Statistics Seminar

Karl RoheUniversity of Wisconsin-Madison
Making Spectral Graph Theory work in practice. Making the practice work in theory.

Wednesday, November 14, 2018 - 4:15pm
Biotech G01

Abstract:After introducing Cheeger's Inequality and spectral clustering, this talk has two parts. The first part will (1) show how spectral clustering gives "bad results" in many applied settings and (2) illustrate a "hack" that makes it work very well. People call the hack "regularized spectral clustering,” but it is not clear why it has regularization properties. The talk will provide a simple theory that provides a deeper understanding of where the bad results come from and why the hack works so well. This theory explains the regularization by showing that spectral clustering overfits to graph conductance.

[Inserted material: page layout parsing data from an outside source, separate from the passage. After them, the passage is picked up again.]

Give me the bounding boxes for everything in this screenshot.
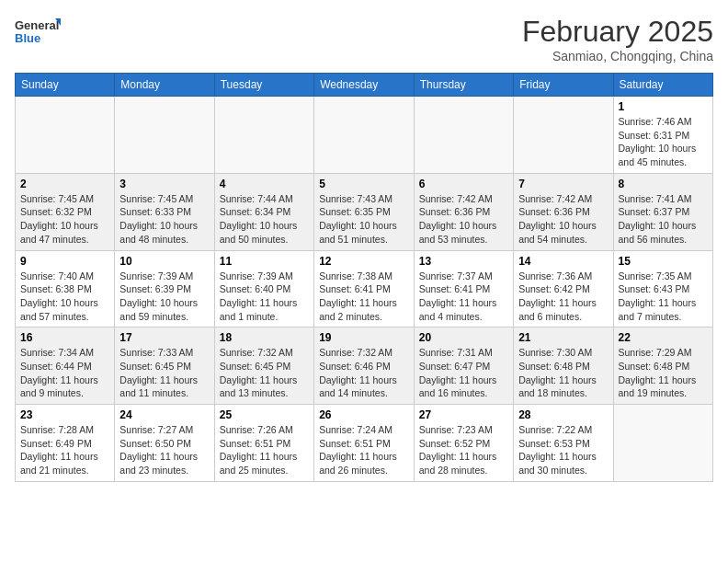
day-number: 10 <box>119 255 209 268</box>
day-number: 14 <box>518 255 608 268</box>
day-number: 28 <box>518 408 608 421</box>
calendar-cell: 2Sunrise: 7:45 AM Sunset: 6:32 PM Daylig… <box>16 173 115 250</box>
day-number: 4 <box>220 178 309 190</box>
calendar-cell <box>514 97 613 174</box>
day-info: Sunrise: 7:37 AM Sunset: 6:41 PM Dayligh… <box>419 270 508 324</box>
day-number: 26 <box>319 408 409 421</box>
calendar-cell: 19Sunrise: 7:32 AM Sunset: 6:46 PM Dayli… <box>314 327 415 405</box>
calendar-cell: 28Sunrise: 7:22 AM Sunset: 6:53 PM Dayli… <box>514 405 613 482</box>
day-info: Sunrise: 7:45 AM Sunset: 6:33 PM Dayligh… <box>119 192 209 247</box>
day-info: Sunrise: 7:39 AM Sunset: 6:39 PM Dayligh… <box>119 270 209 324</box>
day-number: 25 <box>220 408 309 421</box>
location: Sanmiao, Chongqing, China <box>522 49 713 63</box>
week-row-4: 16Sunrise: 7:34 AM Sunset: 6:44 PM Dayli… <box>16 327 713 405</box>
day-number: 15 <box>619 255 708 268</box>
calendar-cell: 12Sunrise: 7:38 AM Sunset: 6:41 PM Dayli… <box>314 250 415 327</box>
calendar-cell: 21Sunrise: 7:30 AM Sunset: 6:48 PM Dayli… <box>514 327 613 405</box>
calendar-cell <box>115 97 214 174</box>
day-number: 22 <box>619 331 708 344</box>
day-number: 2 <box>20 178 109 190</box>
day-info: Sunrise: 7:42 AM Sunset: 6:36 PM Dayligh… <box>419 192 508 247</box>
weekday-header-saturday: Saturday <box>613 74 712 97</box>
day-number: 5 <box>319 178 409 190</box>
day-info: Sunrise: 7:29 AM Sunset: 6:48 PM Dayligh… <box>619 346 708 400</box>
weekday-header-row: SundayMondayTuesdayWednesdayThursdayFrid… <box>16 74 713 97</box>
day-number: 21 <box>518 331 608 344</box>
calendar-cell: 13Sunrise: 7:37 AM Sunset: 6:41 PM Dayli… <box>414 250 513 327</box>
calendar-cell: 6Sunrise: 7:42 AM Sunset: 6:36 PM Daylig… <box>414 173 513 250</box>
day-info: Sunrise: 7:33 AM Sunset: 6:45 PM Dayligh… <box>119 346 209 400</box>
day-number: 11 <box>220 255 309 268</box>
day-info: Sunrise: 7:38 AM Sunset: 6:41 PM Dayligh… <box>319 270 409 324</box>
calendar-cell: 27Sunrise: 7:23 AM Sunset: 6:52 PM Dayli… <box>414 405 513 482</box>
day-info: Sunrise: 7:41 AM Sunset: 6:37 PM Dayligh… <box>619 192 708 247</box>
calendar-cell: 16Sunrise: 7:34 AM Sunset: 6:44 PM Dayli… <box>16 327 115 405</box>
calendar-cell: 23Sunrise: 7:28 AM Sunset: 6:49 PM Dayli… <box>16 405 115 482</box>
weekday-header-tuesday: Tuesday <box>214 74 313 97</box>
day-info: Sunrise: 7:35 AM Sunset: 6:43 PM Dayligh… <box>619 270 708 324</box>
weekday-header-friday: Friday <box>514 74 613 97</box>
day-info: Sunrise: 7:32 AM Sunset: 6:45 PM Dayligh… <box>220 346 309 400</box>
week-row-5: 23Sunrise: 7:28 AM Sunset: 6:49 PM Dayli… <box>16 405 713 482</box>
day-info: Sunrise: 7:39 AM Sunset: 6:40 PM Dayligh… <box>220 270 309 324</box>
calendar-cell <box>414 97 513 174</box>
day-info: Sunrise: 7:34 AM Sunset: 6:44 PM Dayligh… <box>20 346 109 400</box>
logo: General Blue <box>15 15 61 48</box>
day-number: 18 <box>220 331 309 344</box>
calendar-cell: 25Sunrise: 7:26 AM Sunset: 6:51 PM Dayli… <box>214 405 313 482</box>
day-info: Sunrise: 7:28 AM Sunset: 6:49 PM Dayligh… <box>20 423 109 477</box>
calendar-cell: 17Sunrise: 7:33 AM Sunset: 6:45 PM Dayli… <box>115 327 214 405</box>
day-info: Sunrise: 7:31 AM Sunset: 6:47 PM Dayligh… <box>419 346 508 400</box>
calendar-cell: 3Sunrise: 7:45 AM Sunset: 6:33 PM Daylig… <box>115 173 214 250</box>
svg-text:Blue: Blue <box>15 31 40 45</box>
day-number: 20 <box>419 331 508 344</box>
week-row-2: 2Sunrise: 7:45 AM Sunset: 6:32 PM Daylig… <box>16 173 713 250</box>
day-info: Sunrise: 7:45 AM Sunset: 6:32 PM Dayligh… <box>20 192 109 247</box>
day-info: Sunrise: 7:30 AM Sunset: 6:48 PM Dayligh… <box>518 346 608 400</box>
day-number: 13 <box>419 255 508 268</box>
day-info: Sunrise: 7:46 AM Sunset: 6:31 PM Dayligh… <box>619 115 708 169</box>
calendar-cell: 24Sunrise: 7:27 AM Sunset: 6:50 PM Dayli… <box>115 405 214 482</box>
day-number: 19 <box>319 331 409 344</box>
calendar-cell: 20Sunrise: 7:31 AM Sunset: 6:47 PM Dayli… <box>414 327 513 405</box>
day-info: Sunrise: 7:43 AM Sunset: 6:35 PM Dayligh… <box>319 192 409 247</box>
calendar-cell: 26Sunrise: 7:24 AM Sunset: 6:51 PM Dayli… <box>314 405 415 482</box>
calendar-cell: 14Sunrise: 7:36 AM Sunset: 6:42 PM Dayli… <box>514 250 613 327</box>
title-block: February 2025 Sanmiao, Chongqing, China <box>522 15 713 63</box>
day-info: Sunrise: 7:42 AM Sunset: 6:36 PM Dayligh… <box>518 192 608 247</box>
calendar-cell <box>314 97 415 174</box>
day-number: 24 <box>119 408 209 421</box>
calendar-cell: 7Sunrise: 7:42 AM Sunset: 6:36 PM Daylig… <box>514 173 613 250</box>
day-number: 6 <box>419 178 508 190</box>
calendar-cell <box>16 97 115 174</box>
day-info: Sunrise: 7:26 AM Sunset: 6:51 PM Dayligh… <box>220 423 309 477</box>
weekday-header-monday: Monday <box>115 74 214 97</box>
day-number: 8 <box>619 178 708 190</box>
day-number: 9 <box>20 255 109 268</box>
day-info: Sunrise: 7:22 AM Sunset: 6:53 PM Dayligh… <box>518 423 608 477</box>
week-row-1: 1Sunrise: 7:46 AM Sunset: 6:31 PM Daylig… <box>16 97 713 174</box>
calendar-cell: 1Sunrise: 7:46 AM Sunset: 6:31 PM Daylig… <box>613 97 712 174</box>
calendar-cell: 4Sunrise: 7:44 AM Sunset: 6:34 PM Daylig… <box>214 173 313 250</box>
day-number: 1 <box>619 100 708 113</box>
calendar-cell: 10Sunrise: 7:39 AM Sunset: 6:39 PM Dayli… <box>115 250 214 327</box>
day-number: 3 <box>119 178 209 190</box>
week-row-3: 9Sunrise: 7:40 AM Sunset: 6:38 PM Daylig… <box>16 250 713 327</box>
day-number: 23 <box>20 408 109 421</box>
day-info: Sunrise: 7:23 AM Sunset: 6:52 PM Dayligh… <box>419 423 508 477</box>
day-number: 7 <box>518 178 608 190</box>
day-number: 16 <box>20 331 109 344</box>
calendar-cell: 9Sunrise: 7:40 AM Sunset: 6:38 PM Daylig… <box>16 250 115 327</box>
logo-svg: General Blue <box>15 15 61 48</box>
svg-text:General: General <box>15 18 59 32</box>
day-info: Sunrise: 7:24 AM Sunset: 6:51 PM Dayligh… <box>319 423 409 477</box>
day-info: Sunrise: 7:36 AM Sunset: 6:42 PM Dayligh… <box>518 270 608 324</box>
calendar-cell: 5Sunrise: 7:43 AM Sunset: 6:35 PM Daylig… <box>314 173 415 250</box>
weekday-header-wednesday: Wednesday <box>314 74 415 97</box>
calendar-cell: 18Sunrise: 7:32 AM Sunset: 6:45 PM Dayli… <box>214 327 313 405</box>
calendar-cell: 15Sunrise: 7:35 AM Sunset: 6:43 PM Dayli… <box>613 250 712 327</box>
day-number: 12 <box>319 255 409 268</box>
day-info: Sunrise: 7:40 AM Sunset: 6:38 PM Dayligh… <box>20 270 109 324</box>
page-header: General Blue February 2025 Sanmiao, Chon… <box>15 15 713 63</box>
day-info: Sunrise: 7:32 AM Sunset: 6:46 PM Dayligh… <box>319 346 409 400</box>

There are four pieces to this simple theory. First, sparse and stochastic graphs create a lot of small trees that are connected to the core of the graph by only one edge. Second, graph conductance is sensitive to these noisy "dangling sets." Third, by Cheeger's inequality and an inequality from Ky Fan, spectral clustering inherits this sensitivity. These three pieces explain why spectral clustering gives bad results in practice. The fourth piece uses Cheeger's inequality to show how the hack creates a new form of graph conductance that we call CoreCut. Simple inspection of CoreCut reveals why it is less sensitive to small cuts in the graph. In addition to this statistical benefit, these results also demonstrate why the regularization also improves the computational speed of spectral clustering. This is joint work with Yilin Zhang. https://arxiv.org/abs/1806.01468. Some ideas will be illustrated with data from murmuration.wisc.edu/